Bölgedeki gelişmelerin ve Suriye konusunun bir yıldan uzun süredir dış politikanın öncelikli gündem maddeleri arasında yer aldığına dikkati çeken Davutoğlu, ''Tarihin akışının hızlandığı bir dönemden geçiyoruz. İçerisinden geçtiğimiz bu dönemin belirleyicisi, Ortadoğu'da yaşanmakta olan kökeninde toplumsal hareketlerin yer aldığı kapsamlı uyanış ve siyasi dönüşüm sürecidir'' diye konuştu.

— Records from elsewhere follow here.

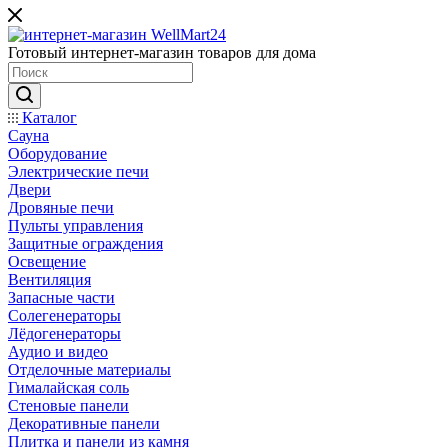
Готовый интернет-магазин товаров для дома
Каталог
Сауна
Оборудование
Электрические печи
Двери
Дровяные печи
Пульты управления
Защитные ограждения
Освещение
Вентиляция
Запасные части
Солегенераторы
Лёдогенераторы
Аудио и видео
Отделочные материалы
Гималайская соль
Стеновые панели
Декоративные панели
Плитка и панели из камня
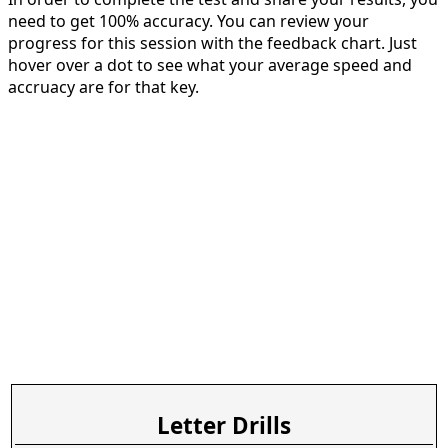
need to get 100% accuracy. You can review your
progress for this session with the feedback chart. Just
hover over a dot to see what your average speed and
accruacy are for that key.
Letter Drills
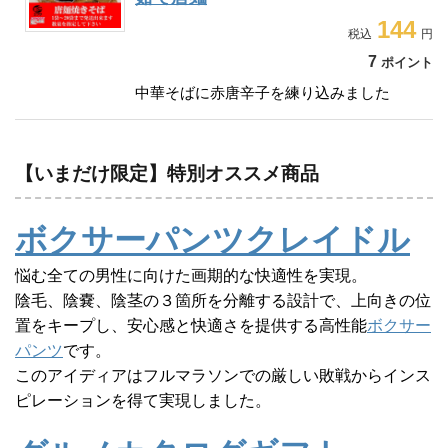
144
7
ポイント
中華そばに赤唐辛子を練り込みました
【いまだけ限定】特別オススメ商品
ボクサーパンツクレイドル
悩む全ての男性に向けた画期的な快適性を実現。
陰毛、陰嚢、陰茎の３箇所を分離する設計で、上向きの位
置をキープし、安心感と快適さを提供する高性能
ボクサー
パンツ
です。
このアイディアはフルマラソンでの厳しい敗戦からインス
ピレーションを得て実現しました。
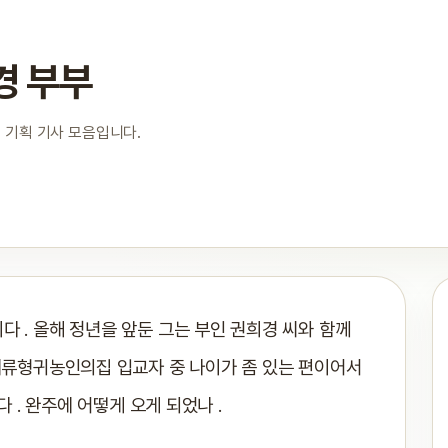
경 부부
 기획 기사 모음입니다.
다 . 올해 정년을 앞둔 그는 부인 권희경 씨와 함께
 체류형귀농인의집 입교자 중 나이가 좀 있는 편이어서
. 완주에 어떻게 오게 되었나 .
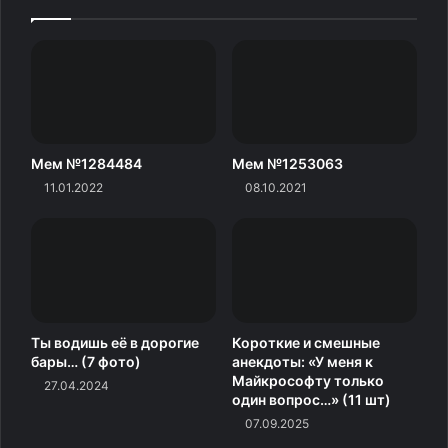
Мем №1284484
Мем №1253063
11.01.2022
08.10.2021
Ты водишь её в дорогие
Короткие и смешные
бары… (7 фото)
анекдоты: «У меня к
Майкрософту только
27.04.2024
один вопрос…» (11 шт)
07.09.2025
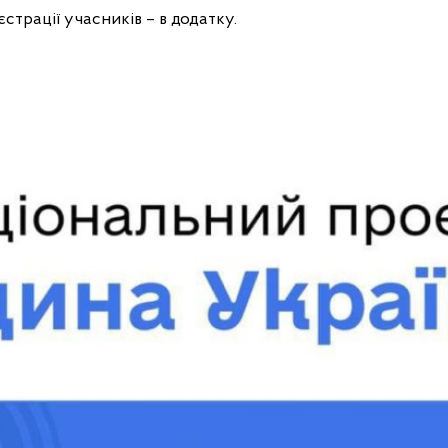
єстрації учасників – в додатку.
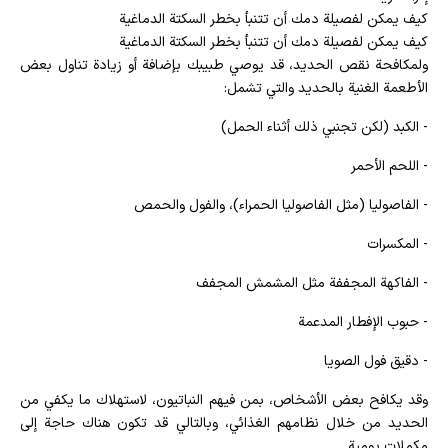
كيف يمكن لفصيلة دمك أن تتنبأ بخطر السكتة الدماغية
كيف يمكن لفصيلة دمك أن تتنبأ بخطر السكتة الدماغية
ولمكافحة نقص الحديد، قد يوصي طبيبك بإضافة أو زيادة تناول بعض
الأطعمة الغنية بالحديد والتي تشمل:
- الكبد (لكن تجنبي ذلك أثناء الحمل)
- اللحم الأحمر
- الفاصوليا (مثل الفاصوليا الحمراء)، والفول والحمص
- المكسرات
- الفاكهة المجففة مثل المشمش المجفف
- حبوب الإفطار المدعمة
- دقيق فول الصويا
وقد يكافح بعض الأشخاص، بمن فيهم النباتيون، لاستهلاك ما يكفي من
الحديد من خلال نظامهم الغذائي، وبالتالي قد تكون هناك حاجة إلى
مكملات يومية.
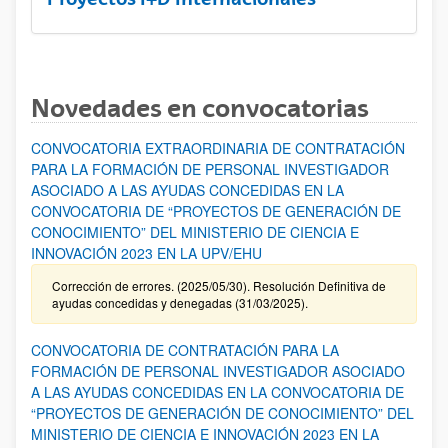
Novedades en convocatorias
CONVOCATORIA EXTRAORDINARIA DE CONTRATACIÓN
PARA LA FORMACIÓN DE PERSONAL INVESTIGADOR
ASOCIADO A LAS AYUDAS CONCEDIDAS EN LA
CONVOCATORIA DE “PROYECTOS DE GENERACIÓN DE
CONOCIMIENTO” DEL MINISTERIO DE CIENCIA E
INNOVACIÓN 2023 EN LA UPV/EHU
Corrección de errores. (2025/05/30). Resolución Definitiva de
ayudas concedidas y denegadas (31/03/2025).
CONVOCATORIA DE CONTRATACIÓN PARA LA
FORMACIÓN DE PERSONAL INVESTIGADOR ASOCIADO
A LAS AYUDAS CONCEDIDAS EN LA CONVOCATORIA DE
“PROYECTOS DE GENERACIÓN DE CONOCIMIENTO” DEL
MINISTERIO DE CIENCIA E INNOVACIÓN 2023 EN LA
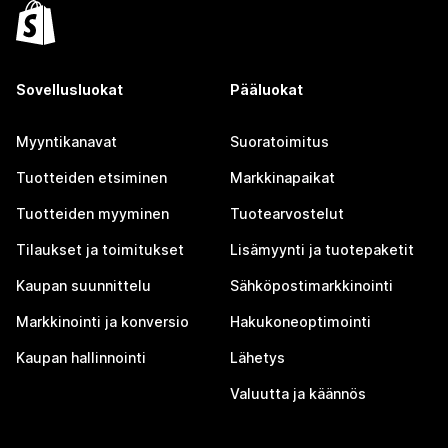
Sovellusluokat
Pääluokat
Myyntikanavat
Suoratoimitus
Tuotteiden etsiminen
Markkinapaikat
Tuotteiden myyminen
Tuotearvostelut
Tilaukset ja toimitukset
Lisämyynti ja tuotepaketit
Kaupan suunnittelu
Sähköpostimarkkinointi
Markkinointi ja konversio
Hakukoneoptimointi
Kaupan hallinnointi
Lähetys
Valuutta ja käännös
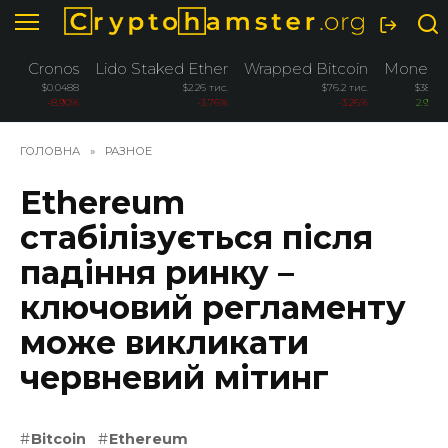
Перейти
до
вмісту
Cronos
Lido Staked Ether
Wrapped Bitcoin
Monero
$0.0488
$2.26 тис.
$76.2 тис.
$381.4
-8.90%
-3.76%
-3.26%
2.90%
ГОЛОВНА
»
РАЗНОЕ
Ethereum
стабілізується після
падіння ринку –
ключовий регламенту
може викликати
червневий мітинг
Bitcoin
Ethereum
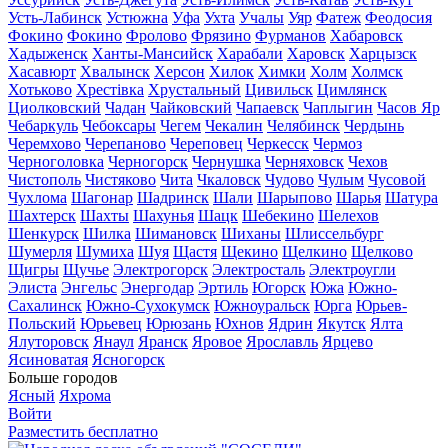
Усть-Лабинск
Устюжна
Уфа
Ухта
Учалы
Уяр
Фатеж
Феодосия
Фокино
Фокино
Фролово
Фрязино
Фурманов
Хабаровск
Хадыженск
Ханты-Мансийск
Харабали
Харовск
Харцызск
Хасавюрт
Хвалынск
Херсон
Хилок
Химки
Холм
Холмск
Хотьково
Хрестівка
Хрустальный
Цивильск
Цимлянск
Циолковский
Чадан
Чайковский
Чапаевск
Чаплыгин
Часов Яр
Чебаркуль
Чебоксары
Чегем
Чекалин
Челябинск
Чердынь
Черемхово
Черепаново
Череповец
Черкесск
Чермоз
Черноголовка
Черногорск
Чернушка
Черняховск
Чехов
Чистополь
Чистяково
Чита
Чкаловск
Чудово
Чулым
Чусовой
Чухлома
Шагонар
Шадринск
Шали
Шарыпово
Шарья
Шатура
Шахтерск
Шахты
Шахунья
Шацк
Шебекино
Шелехов
Шенкурск
Шилка
Шимановск
Шиханы
Шлиссельбург
Шумерля
Шумиха
Шуя
Щастя
Щекино
Щелкино
Щелково
Щигры
Щучье
Электрогорск
Электросталь
Электроугли
Элиста
Энгельс
Энергодар
Эртиль
Югорск
Южа
Южно-
Сахалинск
Южно-Сухокумск
Южноуральск
Юрга
Юрьев-
Польский
Юрьевец
Юрюзань
Юхнов
Ядрин
Якутск
Ялта
Ялуторовск
Янаул
Яранск
Яровое
Ярославль
Ярцево
Ясиноватая
Ясногорск
Больше городов
Ясный
Яхрома
Войти
Разместить бесплатно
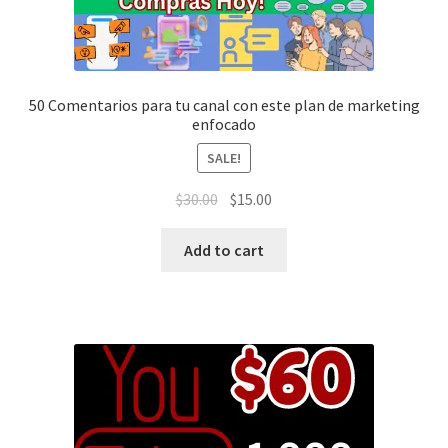
Política de privacidad
Política de reembolsos y devoluciones
50 Comentarios para tu canal con este plan de marketing
enfocado
Preguntas Mas Frecuentes PMF — FAQs
SALE!
$
30.00
$
15.00
Productos
Add to cart
Sulgeli
Terminos Y Condiciones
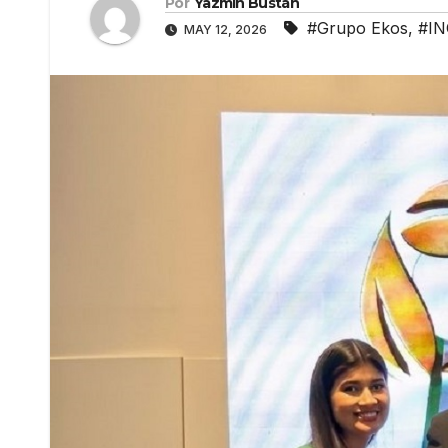
Por
Yazmín Bustán
#Grupo Ekos
,
#IN
MAY 12, 2026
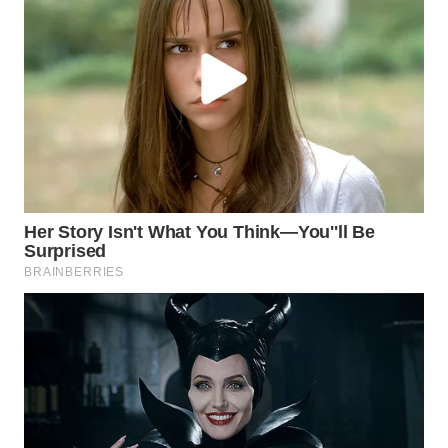
WN
PRIANGAN
TIMUR
WN
SEMARANG
WN
SOLO
WN
BOROBUDUR
WN
MADURA
WN
SURABAYA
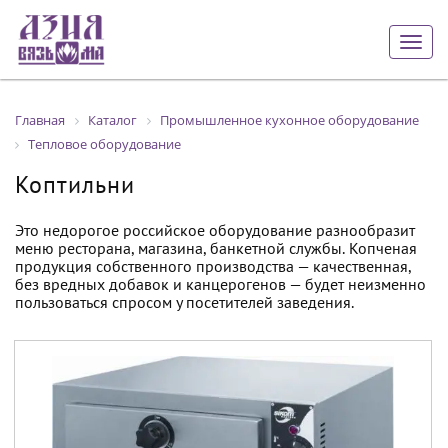
Togg
navig
Главная
Каталог
Промышленное кухонное оборудование
Тепловое оборудование
Коптильни
Это недорогое российское оборудование разнообразит
меню ресторана, магазина, банкетной службы. Копченая
продукция собственного производства — качественная,
без вредных добавок и канцерогенов — будет неизменно
пользоваться спросом у посетителей заведения.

Suriye'de yaşananların bu kapsamlı dönüşümün bir parçası olduğunu ve boşlukta cereyan etmediğini ifade eden Davutoğlu, şöyle devam etti:
''Statükonun duvarlarının yıkıldığı bu sürecin sonunda bu bölgedeki devlet, iktidar anlayışında ve beşeri coğrafyada köklü değişiklikler yaşanması, yeni bir barış düzeninin kurulması kaçınılmaz hale gelmiştir. Geniş halk kitleleri kendilerini yönetenlerle aralarındaki ilişkinin meşruiyet temelinde sürmesi ve rejimlerin halkın iradesini dayanması için seslerin yükseltmişlerdir ve yükseltmeye devam etmektedirler. Bölgede bir yılı aşkın süredir yaşananlar, bu coğrafyada yönetimlerle halklar arasındaki ilişkinin ancak ve ancak meşruiyet zemininde yürüyeceğini göstermiştir. Meşruiyetini halkın iradesine değil sahip olduğu kaba kuvvete dayandıran iktidarların sonunun geldiği ortaya çıkmıştır.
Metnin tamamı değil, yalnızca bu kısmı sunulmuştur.